Dunque, sebbene esista una giurisprudenza della Corte dei conti contrarissima a questa prassi del cosiddetto “parco progetti”, sceglie di consentire alle amministrazioni di attivarsi comunque con la realizzazione dei progetti, rinviando a tempi migliori l’acquisizione delle risorse necessarie per passare all’affidamento ed esecuzione dell’opera, una volta reperite le risorse finanziarie necessarie.
La norma, articolo 1, comma 4, novellato, del d.l. 32/2019 è costruita in modo tale da rendere prioritaria la destinazione dei finanziamenti ad opere già progettate: “I soggetti attuatori di opere per le quali deve essere realizzata la progettazione possono avviare le relative procedure di affidamento anche in caso di disponibilità di finanziamenti limitati alle sole attività di progettazione. Le opere la cui progettazione è stata realizzata ai sensi del periodo precedente sono considerate prioritariamente ai fini dell’assegnazione dei finanziamenti per la loro realizzazione. Le disposizioni di cui al presente comma non si applicano agli interventi relativi alle infrastrutture ferroviarie di cui agli articoli 44 e 53-bis del decreto-legge 31 maggio 2021, n. 77, convertito, con modificazioni, dalla legge 29 luglio 2021, n. 108”.

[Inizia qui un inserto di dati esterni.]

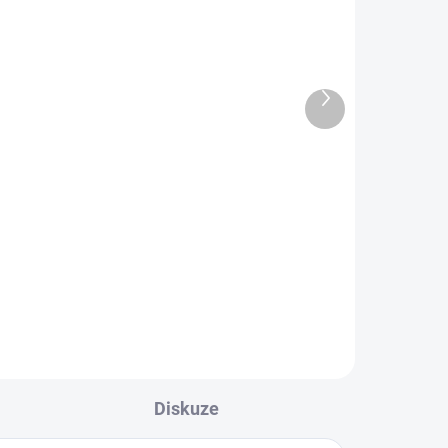
DARMA
ZDARMA
Další
produkt
LADEM
SKLADEM
Stepper / Eliptický trenažér |
BowFlex Max Trainer M6
49 690 Kč
Do košíku
Diskuze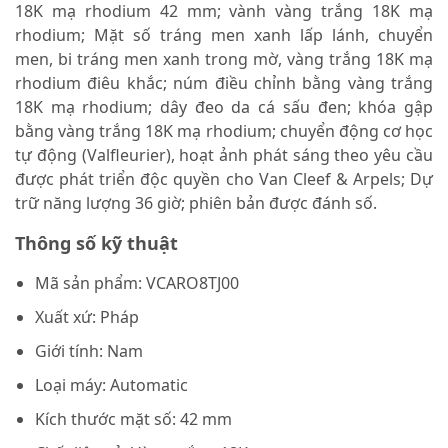
18K mạ rhodium 42 mm; vành vàng trắng 18K mạ
rhodium; Mặt số tráng men xanh lấp lánh, chuyển
men, bi tráng men xanh trong mờ, vàng trắng 18K mạ
rhodium điêu khắc; núm điều chỉnh bằng vàng trắng
18K mạ rhodium; dây đeo da cá sấu đen; khóa gập
bằng vàng trắng 18K mạ rhodium; chuyển động cơ học
tự động (Valfleurier), hoạt ảnh phát sáng theo yêu cầu
được phát triển độc quyền cho Van Cleef & Arpels; Dự
trữ năng lượng 36 giờ; phiên bản được đánh số.
Thông số kỹ thuật
Mã sản phẩm: VCARO8TJ00
Xuất xứ: Pháp
Giới tính: Nam
Loại máy: Automatic
Kích thước mặt số: 42 mm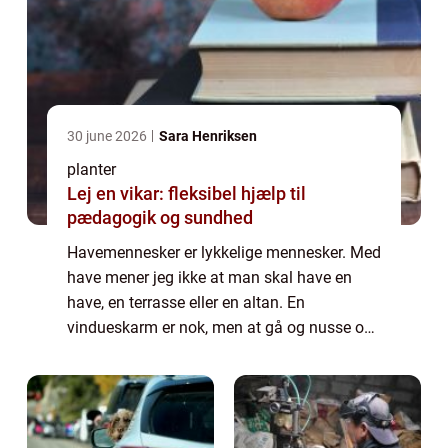
30 june 2026
Sara Henriksen
planter
Lej en vikar: fleksibel hjælp til
pædagogik og sundhed
Havemennesker er lykkelige mennesker. Med
have mener jeg ikke at man skal have en
have, en terrasse eller en altan. En
vindueskarm er nok, men at gå og nusse om
blomster og planter udløser endorfiner i
hjernen som gør at man efter...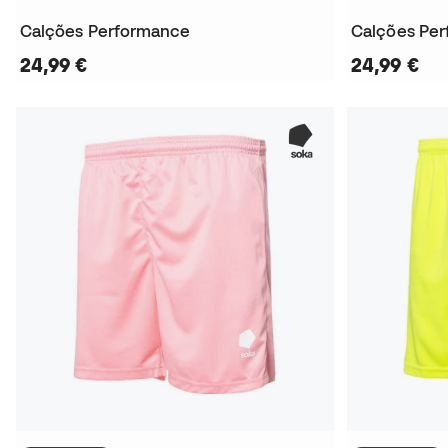
Calções Performance
Calções Pe
24,99 €
24,99 €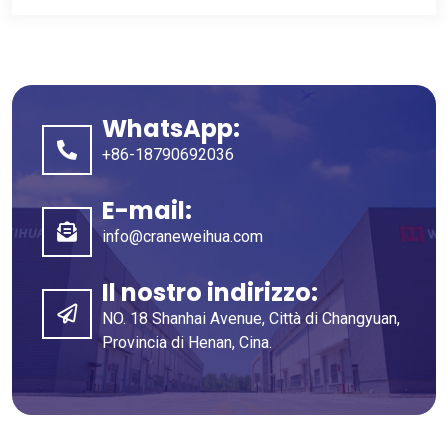
WhatsApp:
+86-18790692036
E-mail:
info@craneweihua.com
Il nostro indirizzo:
NO. 18 Shanhai Avenue, Città di Changyuan,
Provincia di Henan, Cina.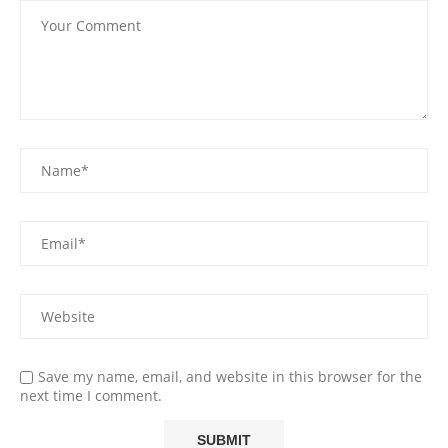
Save my name, email, and website in this browser for the
next time I comment.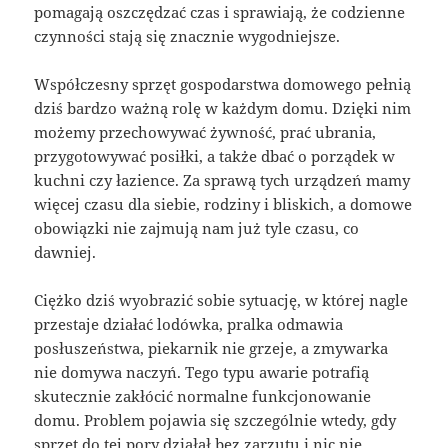
pomagają oszczędzać czas i sprawiają, że codzienne
czynności stają się znacznie wygodniejsze.
Współczesny sprzęt gospodarstwa domowego pełnią
dziś bardzo ważną rolę w każdym domu. Dzięki nim
możemy przechowywać żywność, prać ubrania,
przygotowywać posiłki, a także dbać o porządek w
kuchni czy łazience. Za sprawą tych urządzeń mamy
więcej czasu dla siebie, rodziny i bliskich, a domowe
obowiązki nie zajmują nam już tyle czasu, co
dawniej.
Ciężko dziś wyobrazić sobie sytuację, w której nagle
przestaje działać lodówka, pralka odmawia
posłuszeństwa, piekarnik nie grzeje, a zmywarka
nie domywa naczyń. Tego typu awarie potrafią
skutecznie zakłócić normalne funkcjonowanie
domu. Problem pojawia się szczególnie wtedy, gdy
sprzęt do tej pory działał bez zarzutu i nic nie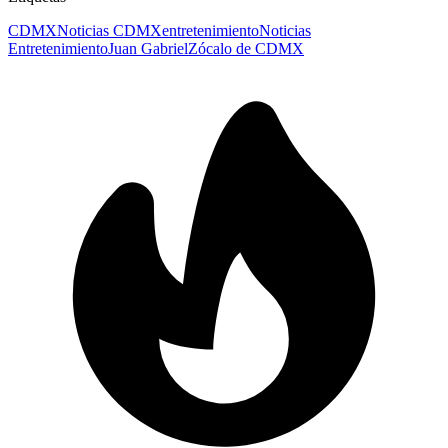
CDMX
Noticias CDMX
entretenimiento
Noticias
Entretenimiento
Juan Gabriel
Zócalo de CDMX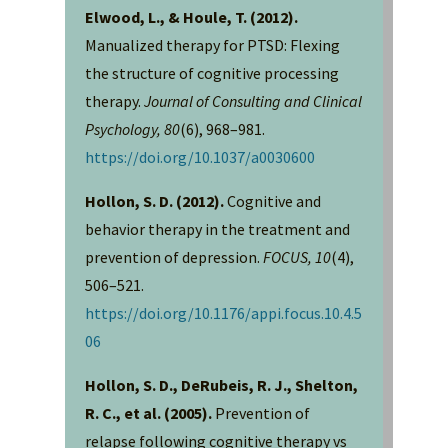
Elwood, L., & Houle, T. (2012).
Manualized therapy for PTSD: Flexing
the structure of cognitive processing
therapy.
Journal of Consulting and Clinical
Psychology, 80
(6), 968–981.
https://doi.org/10.1037/a0030600
Hollon, S. D. (2012).
Cognitive and
behavior therapy in the treatment and
prevention of depression.
FOCUS, 10
(4),
506–521.
https://doi.org/10.1176/appi.focus.10.4.5
06
Hollon, S. D., DeRubeis, R. J., Shelton,
R. C., et al. (2005).
Prevention of
relapse following cognitive therapy vs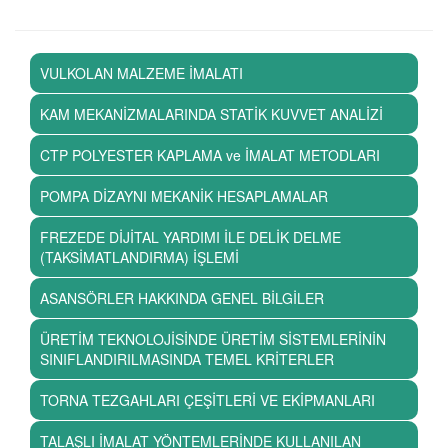
VULKOLAN MALZEME İMALATI
KAM MEKANİZMALARINDA STATİK KUVVET ANALİZİ
CTP POLYESTER KAPLAMA ve İMALAT METODLARI
POMPA DİZAYNI MEKANİK HESAPLAMALAR
FREZEDE DİJİTAL YARDIMI İLE DELİK DELME
(TAKSİMATLANDIRMA) İŞLEMİ
ASANSÖRLER HAKKINDA GENEL BİLGİLER
ÜRETİM TEKNOLOJİSİNDE ÜRETİM SİSTEMLERİNİN
SINIFLANDIRILMASINDA TEMEL KRİTERLER
TORNA TEZGAHLARI ÇEŞİTLERİ VE EKİPMANLARI
TALAŞLI İMALAT YÖNTEMLERİNDE KULLANILAN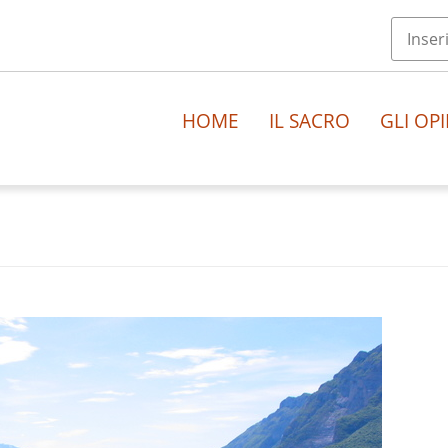
HOME
IL SACRO
GLI OPI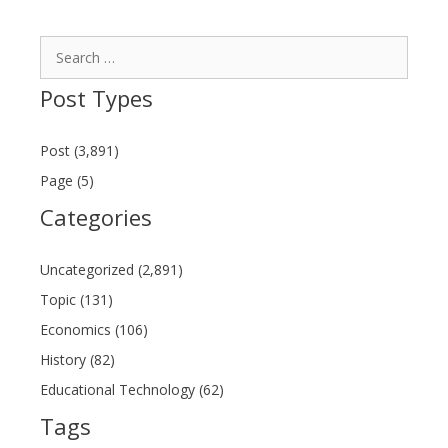
Search
for:
Post Types
Post (3,891)
Page (5)
Categories
Uncategorized (2,891)
Topic (131)
Economics (106)
History (82)
Educational Technology (62)
Tags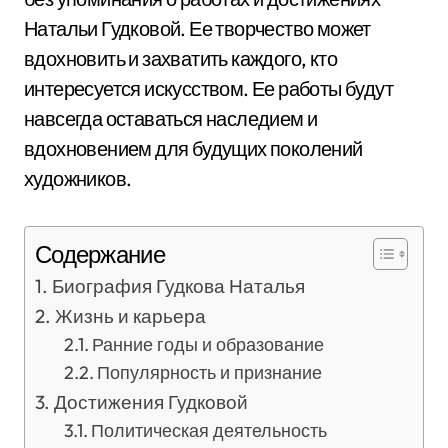
Натальи Гудковой. Ее творчество может
вдохновить и захватить каждого, кто
интересуется искусством. Ее работы будут
навсегда оставаться наследием и
вдохновением для будущих поколений
художников.
Содержание
Биография Гудкова Наталья
Жизнь и карьера
Ранние годы и образование
Популярность и признание
Достижения Гудковой
Политическая деятельность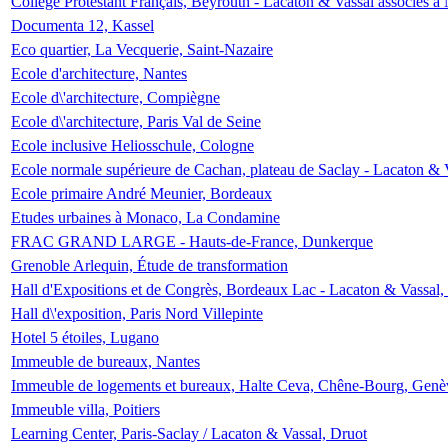
Collège Protestant Français, Beyrouth - Lacaton & Vassal associés à N
Documenta 12, Kassel
Eco quartier, La Vecquerie, Saint-Nazaire
Ecole d'architecture, Nantes
Ecole d\'architecture, Compiègne
Ecole d\'architecture, Paris Val de Seine
Ecole inclusive Heliosschule, Cologne
Ecole normale supérieure de Cachan, plateau de Saclay - Lacaton & 
Ecole primaire André Meunier, Bordeaux
Etudes urbaines à Monaco, La Condamine
FRAC GRAND LARGE - Hauts-de-France, Dunkerque
Grenoble Arlequin, Étude de transformation
Hall d'Expositions et de Congrès, Bordeaux Lac - Lacaton & Vassal
Hall d\'exposition, Paris Nord Villepinte
Hotel 5 étoiles, Lugano
Immeuble de bureaux, Nantes
Immeuble de logements et bureaux, Halte Ceva, Chêne-Bourg, Genè
Immeuble villa, Poitiers
Learning Center, Paris-Saclay / Lacaton & Vassal, Druot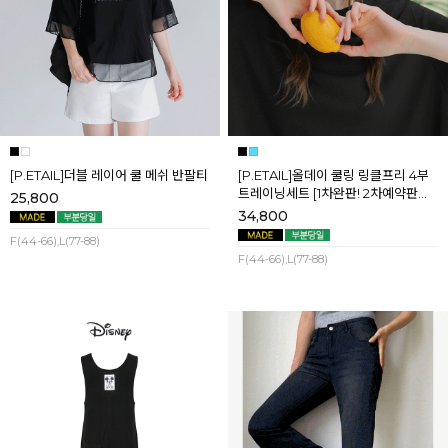
[P.ETAIL]더블 레이어 쿨 메쉬 반팔티
[P.ETAIL]올데이 쿨링 링클프리 4부
트레이닝세트 [1차완판! 2차예약판매]
25,800
[블랙L] 8월셋째주 순차배송
34,800
F(44-66),L(77-88)
F(44-66),L(77-88)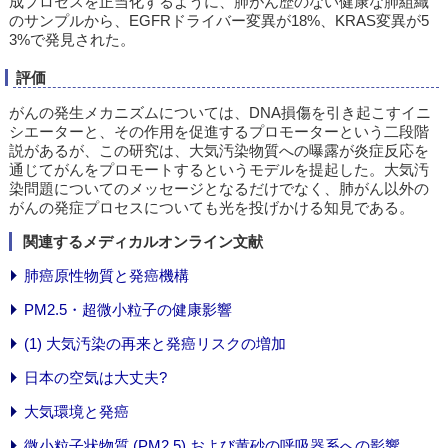
成プロセスを正当化するように、肺がん歴のない健康な肺組織
のサンプルから、EGFRドライバー変異が18%、KRAS変異が5
3%で発見された。
評価
がんの発生メカニズムについては、DNA損傷を引き起こすイニ
シエーターと、その作用を促進するプロモーターという二段階
説があるが、この研究は、大気汚染物質への曝露が炎症反応を
通じてがんをプロモートするというモデルを提起した。大気汚
染問題についてのメッセージとなるだけでなく、肺がん以外の
がんの発症プロセスについても光を投げかける知見である。
関連するメディカルオンライン文献
肺癌原性物質と発癌機構
PM2.5・超微小粒子の健康影響
(1) 大気汚染の再来と発癌リスクの増加
日本の空気は大丈夫?
大気環境と発癌
微小粒子状物質 (PM2.5) および黄砂の呼吸器系への影響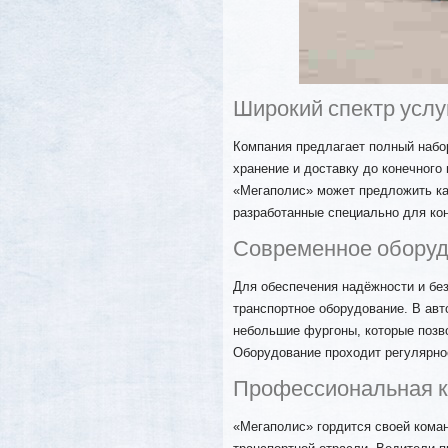
Широкий спектр услу
Компания предлагает полный набор
хранение и доставку до конечного
«Мегаполис» может предложить ка
разработанные специально для кон
Современное обору
Для обеспечения надёжности и бе
транспортное оборудование. В авто
небольшие фургоны, которые позв
Оборудование проходит регулярное
Профессиональная 
«Мегаполис» гордится своей кома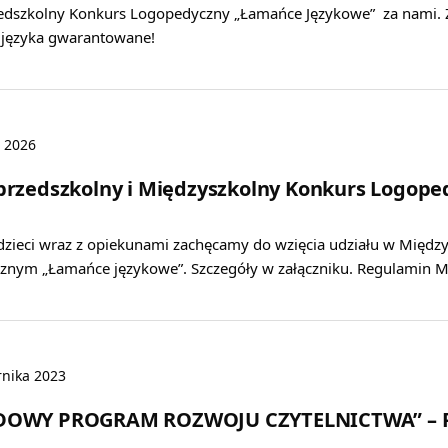
dszkolny Konkurs Logopedyczny „Łamańce Językowe” za nami. Z
 języka gwarantowane!
a 2026
rzedszkolny i Międzyszkolny Konkurs Logop
dzieci wraz z opiekunami zachęcamy do wzięcia udziału w Międ
znym „Łamańce językowe”. Szczegóły w załączniku. Regulamin 
rnika 2023
OWY PROGRAM ROZWOJU CZYTELNICTWA” – PR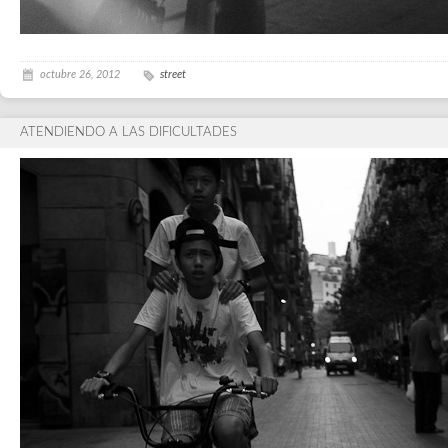
octubre 26, 2012
street
ATENDIENDO A LAS DIFICULTADES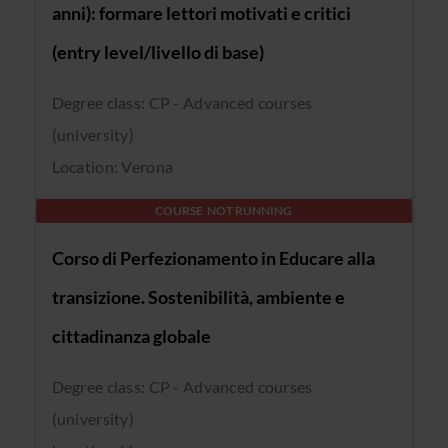
anni): formare lettori motivati e critici
(entry level/livello di base)
Degree class: CP - Advanced courses
(university)
Location: Verona
COURSE NOT RUNNING
Corso di Perfezionamento in Educare alla
transizione. Sostenibilità, ambiente e
cittadinanza globale
Degree class: CP - Advanced courses
(university)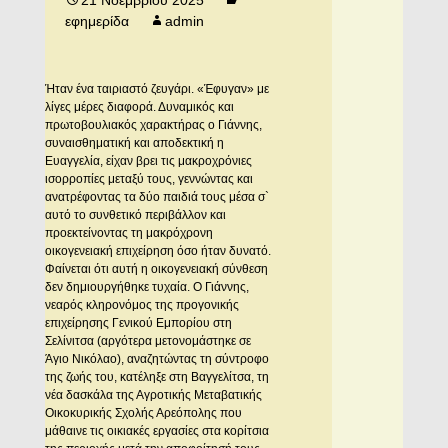
21 Νοεμβρίου 2025
εφημερίδα
admin
Ήταν ένα ταιριαστό ζευγάρι. «Έφυγαν» με
λίγες μέρες διαφορά. Δυναμικός και
πρωτοβουλιακός χαρακτήρας ο Γιάννης,
συναισθηματική και αποδεκτική η
Ευαγγελία, είχαν βρει τις μακροχρόνιες
ισορροπίες μεταξύ τους, γεννώντας και
ανατρέφοντας τα δύο παιδιά τους μέσα σ`
αυτό το συνθετικό περιβάλλον και
προεκτείνοντας τη μακρόχρονη
οικογενειακή επιχείρηση όσο ήταν δυνατό.
Φαίνεται ότι αυτή η οικογενειακή σύνθεση
δεν δημιουργήθηκε τυχαία. Ο Γιάννης,
νεαρός κληρονόμος της προγονικής
επιχείρησης Γενικού Εμπορίου στη
Σελίνιτσα (αργότερα μετονομάστηκε σε
Άγιο Νικόλαο), αναζητώντας τη σύντροφο
της ζωής του, κατέληξε στη Βαγγελίτσα, τη
νέα δασκάλα της Αγροτικής Μεταβατικής
Οικοκυρικής Σχολής Αρεόπολης που
μάθαινε τις οικιακές εργασίες στα κορίτσια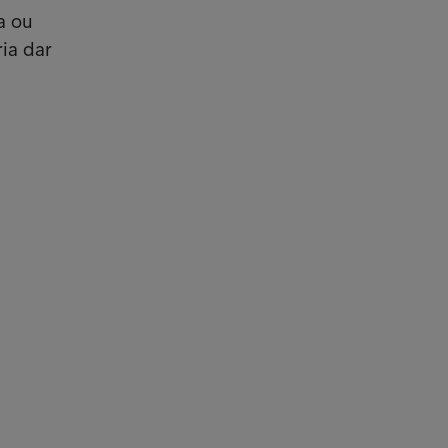
a ou
ia dar
iculares
ebeu uma comunicação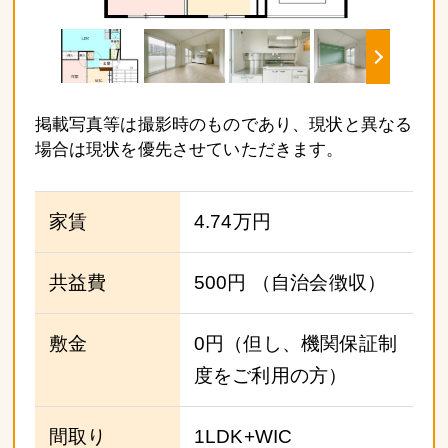
掲載写真等は撮影時のものであり、現状と異なる
場合は現状を優先させていただきます。
家賃
4.74万円
共益費
500円
（自治会徴収）
敷金
0円（但し、機関保証制
度をご利用の方）
間取り
1LDK+WIC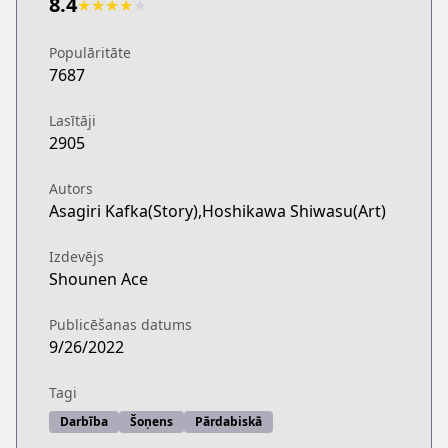
8.4
★
★
★
★
★
Populāritāte
7687
Lasītāji
2905
Autors
Asagiri Kafka(Story),Hoshikawa Shiwasu(Art)
Izdevējs
Shounen Ace
Publicēšanas datums
9/26/2022
Tagi
Darbība
Šoņens
Pārdabiskā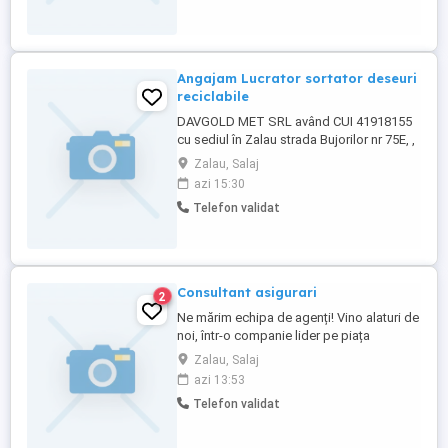
confectiilor textile. Se ofera pachet
salarial atractiv. Selectie pe baza ...
Angajam Lucrator sortator deseuri
reciclabile
DAVGOLD MET SRL având CUI 41918155
cu sediul în Zalau strada Bujorilor nr 75E, ,
camera A judet Salaj, angajează: Lucrator
Zalau, Salaj
sortator deseuri reciclabile-Cod COR
azi 15:30
932907 - 1 de posturi, cerințe: studii
Telefon validat
minime, Cv-urile se pot trimite la adresa de
e-mail până la data de , iar interviul va avea
loc în ...
Consultant asigurari
2
Ne mărim echipa de agenți! Vino alaturi de
noi, într-o companie lider pe piața
asigurărilor. Fie ca dorești să lucrezi part
Zalau, Salaj
sau full time, ești începător sau ai deja un
azi 13:53
portofoliu de clienți, noi te vom ajuta cu: -
Telefon validat
suport în obținerea codului RAF - cursuri
de specialitate - bonusuri suport pe lângă
comisioane - ...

In linea teorica, questo sistema consente di accelerare i tempi: se un ente ha nella programmazione politico amministrativa dato l’indicazione di realizzare una certa opera, intanto può rivelarsi opportuno partire con una scissione tra progetto e successive fasi, qualora i finanziamenti risultino limitati alla sola progettazione: la priorità fissata dalla legge per i finanziamenti delle opere già progettate completa il quadro teorico, attribuendogli funzionalità.
Il problema è il passaggio dalla teoria alla pratica, cui si affianca il rischio dell’attivazione di un gran numero di progetti, cui non faccia effettivamente seguito la realizzazione. Specie per regioni ed enti locali, le maggioranze cambiano e si susseguono e le scelte politico-amministrative cambiano di conseguenza: la possibilità che maggioranze nuove non condividano indicazioni precedenti è molto alta, con la conseguenza di progetti destinati a binari morti e conseguenti spese improduttive.
Manca qualsiasi strumento di controllo esterno volto ad assicurare la corretta assegnazione di priorità al finanziamento delle opere già progettate. Il Legislatore punta sulla correttezza delle amministrazioni e sull’efficacia sia della programmazione, sia dei controlli interni. L’esperienza insegna che tale fiducia sia abbastanza mal riposta, ma occorre sperare che per una volta, invece, strumenti di accelerazione della realizzazione degli appalti non siano utilizzati in modo distorto.